O texto em questão, que acrescenta o artigo 147-B ao Decreto-Lei nº 2.848 de 1940, diz que é crime “causar dano emocional à mulher”, com pena de reclusão de seis meses a dois anos. É considerada criminosa qualquer atitude que cause prejuízo ou perturbação ao “pleno desenvolvimento” das mulheres.
Também é crime “degradar ou controlar” as “ações, comportamentos, crenças e decisões” de mulheres por meio de “constrangimento, humilhação, manipulação, isolamento, chantagem, ridicularização, limitação do direito de ir e vir ou qualquer outro meio”.
André Gonçalves Fernandes, pós-doutor em Antropologia Filosófica pela Universidade de Navarra, critica a indefinição de certas expressões empregadas no texto. “'Pleno desenvolvimento' é muito aberto. Pode ser desenvolvimento espiritual, psicológico, econômico, educacional…”, comenta. Para ele, o uso de termos “muito elásticos na interpretação dificulta em muito a defesa de uma pessoa que venha a ser acusada”.
O termo “ridicularização” poderia abrir espaço, por exemplo, para que um juiz com certa interpretação da lei incriminasse alguém por ironizar a fala de uma mulher.
“Os tipos penais têm que ser fechados, ou seja, as expressões utilizadas não podem ser muito genéricas, muito abertas.
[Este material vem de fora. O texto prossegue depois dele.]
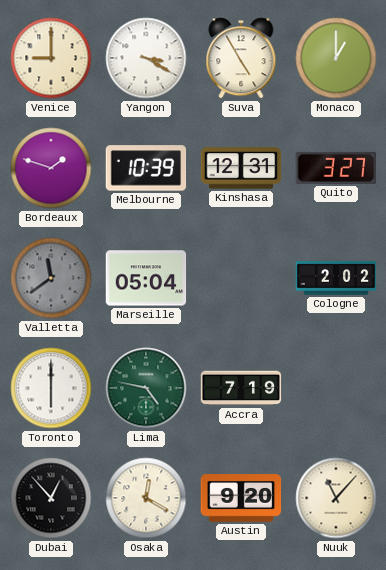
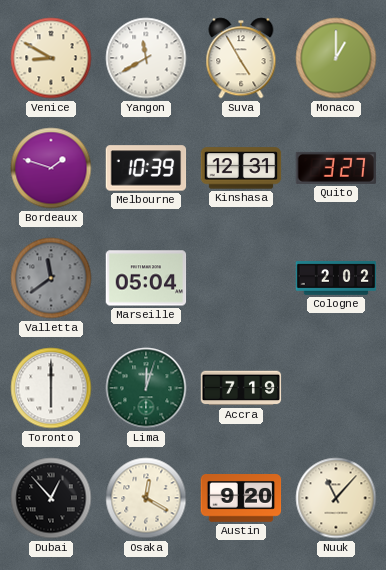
Venice: 9:00 -> 8:50
Yangon: 3:20 -> 11:40
Lima: 4:47 -> 12:03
Eles têm que trazer elementos, enunciados e expressões que permitam uma fácil compreensão pelo cidadão e, também, que a atuação punitiva estatal seja guiada por uma reta razão”, diz Gonçalves Fernandes.
Outros projetos de lei recentes também usam termos vagos
A terminologia imprecisa e o uso de expressões da moda para criar tipos penais têm sido uma constante em projetos de lei que tramitam no Congresso.
O projeto de lei das fake news, por exemplo, que já foi aprovado no Senado, emprega 23 vezes o termo “desinformação”, definido da seguinte forma: “conteúdo, em parte ou no todo, inequivocamente falso ou enganoso, passível de verificação, colocado fora de contexto, manipulado ou forjado, com potencial de causar danos individuais ou coletivos, ressalvado o ânimo humorístico ou de paródia”.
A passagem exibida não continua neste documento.